|「中国はコビッドがイタリアで生まれたと考えている」とニューヨークポストへ啓示

米国の新聞は、

「ウイルスが武漢に到達する以前に、イタリアで既にコロナウイルスのパンデミックが始まっていたとの研究は、アジアの国々で広まっている」と、中国中部の湖北省武漢市が"起源"であるという説に反発し、ここ最近では「コロナウイルスのオリジナルはイタリアが起源」説を主張している。

という記事が掲載され、イタリアで報道されたのが2020年11月21日のことであった。

中国の科学者らが主張しているのは、新型コロナウイルスの「世界最初の例」は、正確にはイタリアであり、コロナウイルスの症状が報告されたのは2019年9月なので、武漢で発見されるより3か月も前であったのだし、すでにイタリアに新型コロナウイルスの症例があった。なので、新型コロナウイルス感染症が「武漢から始まったのではない」という。

この主張はニューヨーク ポストによって再開された。

問題の研究は、ミラノ大学やシエナ大学とVisMederi srlと協力して、ミラノの国立癌研究所(Int)によって実施された研究によるもので、実際、この研究は中国を含む世界中のメディアの注目を集めていた。
ニューヨークポストによると、「アジアの国はこの研究を中国がパンデミックの発祥の地であるという信念について疑問を投げかけるために利用している。」とコメントしている。
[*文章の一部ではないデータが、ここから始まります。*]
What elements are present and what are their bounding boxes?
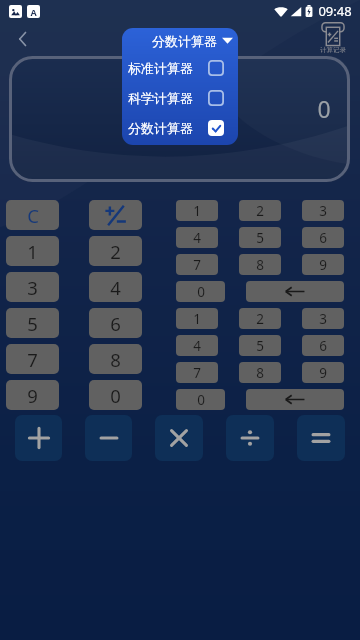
staticText: 6 [319, 337, 327, 355]
staticText: 科学计算器 [128, 90, 193, 106]
button[interactable]: 5 [239, 335, 281, 356]
staticText: 0 [110, 383, 121, 408]
button[interactable]: 6 [89, 308, 142, 338]
staticText: 7 [193, 364, 201, 382]
staticText: 9 [27, 383, 38, 408]
button[interactable]: 9 [302, 254, 344, 275]
button[interactable]: Back [8, 24, 38, 54]
staticText: 09:48 [318, 2, 352, 20]
staticText: 4 [193, 229, 201, 247]
button[interactable]: 科学计算器 [128, 83, 224, 113]
staticText: 3 [319, 310, 327, 328]
button[interactable]: 8 [239, 254, 281, 275]
button[interactable]: 3 [302, 308, 344, 329]
staticText: 7 [27, 347, 38, 372]
staticText: 计算记录 [320, 46, 346, 54]
other: Plus minus [104, 204, 127, 227]
button[interactable]: Divide [226, 415, 274, 461]
button[interactable]: 标准计算器 [128, 53, 224, 83]
staticText: 1 [193, 202, 201, 220]
button[interactable]: 分数计算器 [122, 28, 238, 53]
staticText: 3 [27, 275, 38, 300]
button[interactable]: 1 [6, 236, 59, 266]
staticText: 7 [193, 256, 201, 274]
staticText: C [27, 203, 39, 228]
button[interactable]: 2 [239, 200, 281, 221]
button[interactable]: 3 [302, 200, 344, 221]
staticText: 9 [319, 256, 327, 274]
staticText: 2 [256, 202, 264, 220]
staticText: 0 [317, 93, 331, 124]
staticText: 1 [193, 310, 201, 328]
button[interactable]: Plus [15, 415, 62, 461]
button[interactable]: Calculation history [320, 22, 346, 54]
button[interactable]: 4 [176, 335, 218, 356]
button[interactable]: Minus [85, 415, 132, 461]
button[interactable]: 0 [89, 380, 142, 410]
staticText: 5 [27, 311, 38, 336]
staticText: 8 [256, 364, 264, 382]
button[interactable]: C [6, 200, 59, 230]
staticText: 8 [256, 256, 264, 274]
button[interactable]: 3 [6, 272, 59, 302]
staticText: 4 [110, 275, 121, 300]
button[interactable]: 6 [302, 227, 344, 248]
button[interactable]: 4 [89, 272, 142, 302]
staticText: 6 [319, 229, 327, 247]
button[interactable]: 8 [239, 362, 281, 383]
staticText: 9 [319, 364, 327, 382]
staticText: 0 [197, 391, 205, 409]
button[interactable]: 9 [302, 362, 344, 383]
staticText: 5 [256, 229, 264, 247]
staticText: 1 [27, 239, 38, 264]
button[interactable]: 2 [239, 308, 281, 329]
button[interactable]: 1 [176, 308, 218, 329]
button[interactable]: 6 [302, 335, 344, 356]
staticText: 5 [256, 337, 264, 355]
button[interactable]: 1 [176, 200, 218, 221]
staticText: A [30, 6, 37, 18]
staticText: 0 [197, 283, 205, 301]
button[interactable]: 2 [89, 236, 142, 266]
button[interactable]: 9 [6, 380, 59, 410]
button[interactable]: 7 [176, 362, 218, 383]
button[interactable]: 5 [6, 308, 59, 338]
staticText: 标准计算器 [128, 60, 193, 76]
button[interactable]: 7 [6, 344, 59, 374]
button[interactable]: 8 [89, 344, 142, 374]
button[interactable]: 4 [176, 227, 218, 248]
staticText: 2 [256, 310, 264, 328]
button[interactable]: 分数计算器 [128, 113, 224, 143]
button[interactable]: 0 [176, 389, 225, 410]
staticText: 分数计算器 [152, 33, 217, 49]
button[interactable]: 0 [176, 281, 225, 302]
staticText: 3 [319, 202, 327, 220]
staticText: 2 [110, 239, 121, 264]
button[interactable]: Equals [297, 415, 345, 461]
staticText: 8 [110, 347, 121, 372]
staticText: 分数计算器 [128, 120, 193, 136]
button[interactable]: 5 [239, 227, 281, 248]
button[interactable]: Multiply [155, 415, 203, 461]
button[interactable]: Plus minus [89, 200, 142, 230]
staticText: 6 [110, 311, 121, 336]
button[interactable]: Backspace [246, 389, 344, 410]
staticText: 4 [193, 337, 201, 355]
button[interactable]: Backspace [246, 281, 344, 302]
button[interactable]: 7 [176, 254, 218, 275]
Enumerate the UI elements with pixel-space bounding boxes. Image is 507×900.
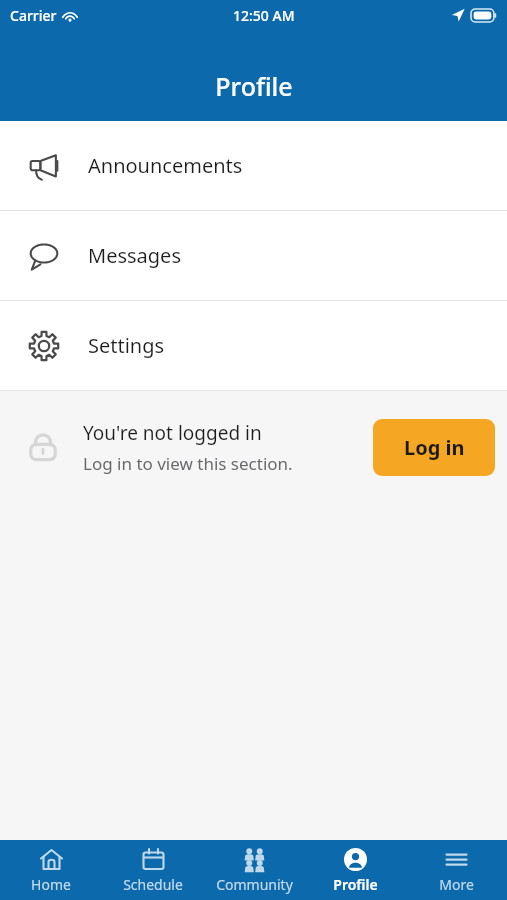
staticText: Messages [88,242,181,269]
staticText: Log in [404,434,465,461]
button[interactable]: Home [0,840,102,900]
staticText: Profile [333,875,378,894]
staticText: You're not logged in [83,420,262,446]
button[interactable]: Profile [305,840,406,900]
button[interactable]: Messages [0,211,507,300]
staticText: Carrier [10,6,57,25]
button[interactable]: More [406,840,507,900]
staticText: Home [31,875,71,894]
button[interactable]: Settings [0,301,507,390]
staticText: Schedule [123,875,183,894]
button[interactable]: Schedule [102,840,204,900]
staticText: Log in to view this section. [83,452,293,475]
button[interactable]: Log in [373,419,495,476]
staticText: Community [216,875,293,894]
staticText: Profile [215,69,293,103]
staticText: More [439,875,474,894]
button[interactable]: Announcements [0,121,507,210]
button[interactable]: Community [204,840,305,900]
staticText: Announcements [88,152,243,179]
staticText: Settings [88,332,165,359]
staticText: 12:50 AM [233,6,295,25]
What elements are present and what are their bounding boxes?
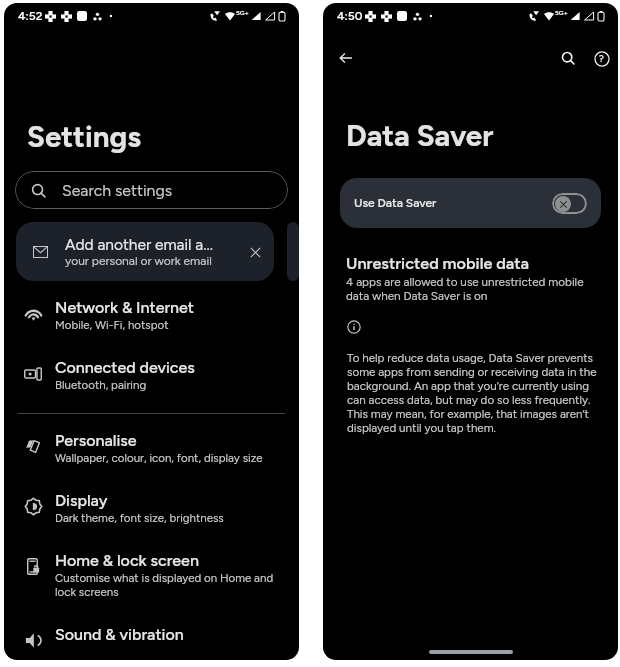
staticText: ?	[599, 53, 604, 64]
staticText: your personal or work email	[65, 254, 212, 268]
button[interactable]: Network & Internet	[4, 287, 299, 347]
staticText: 4 apps are allowed to use unrestricted m…	[346, 275, 600, 303]
staticText: Use Data Saver	[354, 196, 552, 210]
staticText: Personalise	[55, 431, 137, 450]
staticText: Wallpaper, colour, icon, font, display s…	[55, 451, 263, 465]
staticText: Bluetooth, pairing	[55, 378, 147, 392]
button[interactable]: Dismiss suggestion	[240, 237, 270, 267]
button[interactable]: Display	[4, 480, 299, 540]
staticText: Connected devices	[55, 358, 195, 377]
staticText: Add another email a...	[65, 235, 213, 254]
button[interactable]: Connected devices	[4, 347, 299, 407]
button[interactable]: Sound & vibration	[4, 614, 299, 660]
staticText: Data Saver	[346, 118, 494, 153]
button[interactable]: Home & lock screen	[4, 540, 299, 614]
button[interactable]	[287, 222, 299, 281]
button[interactable]: Add another email a...	[16, 222, 274, 281]
staticText: Mobile, Wi-Fi, hotspot	[55, 318, 169, 332]
staticText: Dark theme, font size, brightness	[55, 511, 224, 525]
staticText: Sound & vibration	[55, 625, 184, 644]
staticText: 4:50	[337, 9, 363, 23]
button[interactable]: Use Data Saver	[340, 178, 601, 228]
staticText: Display	[55, 491, 108, 510]
staticText: 5G+	[555, 9, 568, 17]
button[interactable]: Personalise	[4, 420, 299, 480]
button[interactable]: Search	[552, 42, 585, 75]
staticText: Settings	[27, 119, 141, 154]
staticText: To help reduce data usage, Data Saver pr…	[347, 351, 600, 435]
staticText: Home & lock screen	[55, 551, 199, 570]
button[interactable]: Search settings	[15, 171, 288, 209]
staticText: Customise what is displayed on Home and …	[55, 571, 279, 599]
staticText: Search settings	[62, 181, 173, 200]
staticText: 4:52	[18, 9, 43, 23]
staticText: Unrestricted mobile data	[346, 254, 530, 273]
staticText: Network & Internet	[55, 298, 195, 317]
button[interactable]: Help	[585, 42, 618, 75]
button[interactable]: Back	[329, 41, 363, 75]
staticText: 5G+	[236, 9, 249, 17]
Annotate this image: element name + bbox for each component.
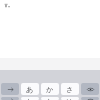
button[interactable]: か xyxy=(41,83,59,95)
button[interactable]: な xyxy=(41,97,59,100)
button[interactable]: た xyxy=(21,97,39,100)
button[interactable]: Backspace xyxy=(81,83,99,95)
button[interactable]: Back xyxy=(4,3,10,9)
staticText: か xyxy=(46,85,54,94)
button[interactable]: あ xyxy=(21,83,39,95)
button[interactable]: Tab xyxy=(1,97,19,100)
staticText: さ xyxy=(66,85,74,94)
staticText: な xyxy=(46,97,54,100)
button[interactable]: さ xyxy=(61,83,79,95)
staticText: は xyxy=(66,97,74,100)
button[interactable]: Tab xyxy=(1,83,19,95)
button[interactable]: は xyxy=(61,97,79,100)
staticText: た xyxy=(26,97,34,100)
staticText: あ xyxy=(26,85,34,94)
button[interactable]: Backspace xyxy=(81,97,99,100)
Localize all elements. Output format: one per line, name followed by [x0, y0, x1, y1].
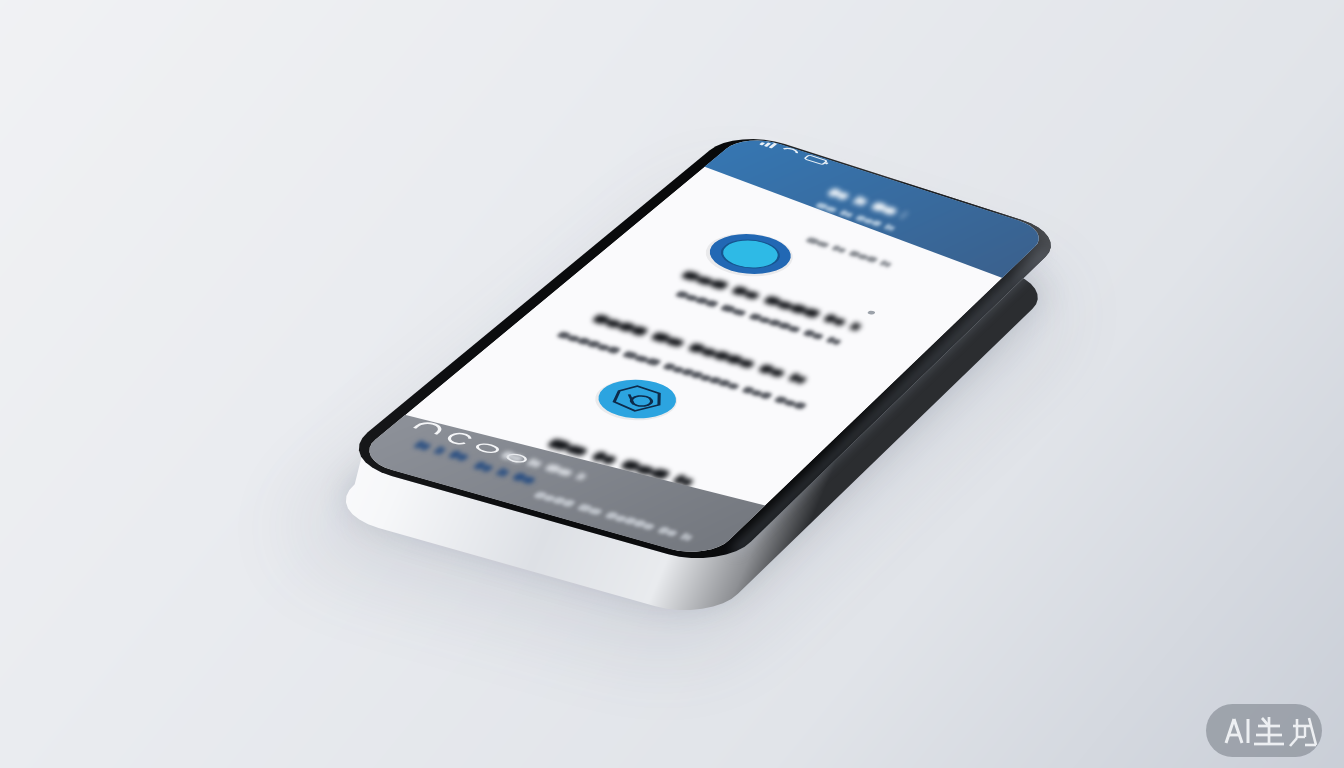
button[interactable]: Smartphone app screen mockup [0, 0, 1344, 768]
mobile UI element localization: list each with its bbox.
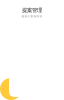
staticText: 提案管理 <box>22 7 42 14</box>
staticText: 最新の更新内容 <box>22 15 42 18</box>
コロナウイルスがイタリアでどのように発生したかを示唆する研究を推進していると言う。


|「イタリア生まれのコビッド」説

北京の一部の当局者がイタリアの研究を際立たせだす数ヶ月前にも、中国はスペインでのパンデミックの誕生を「アンロード」しようとし、その前は、2019年10月の世界軍事ゲーム中に米軍が武漢にウイルスをもたらした疑いがあるとして、スポットライトを当てていた。


次は、イタリアか....


中国外務省のスポークスマン趙 Lijiainは、「この研究はさらに、多くの流体プロセスで実証されてあり、ウイルスの起源を追跡することは、科学者に委ねられるべき複雑な科学的問題だ」とタイムズ紙に語った。
WHOも、新型コロナウイルス感染症が武漢で検出される前に「すでに他の場所で静かに循環していた」可能性があることを認めている。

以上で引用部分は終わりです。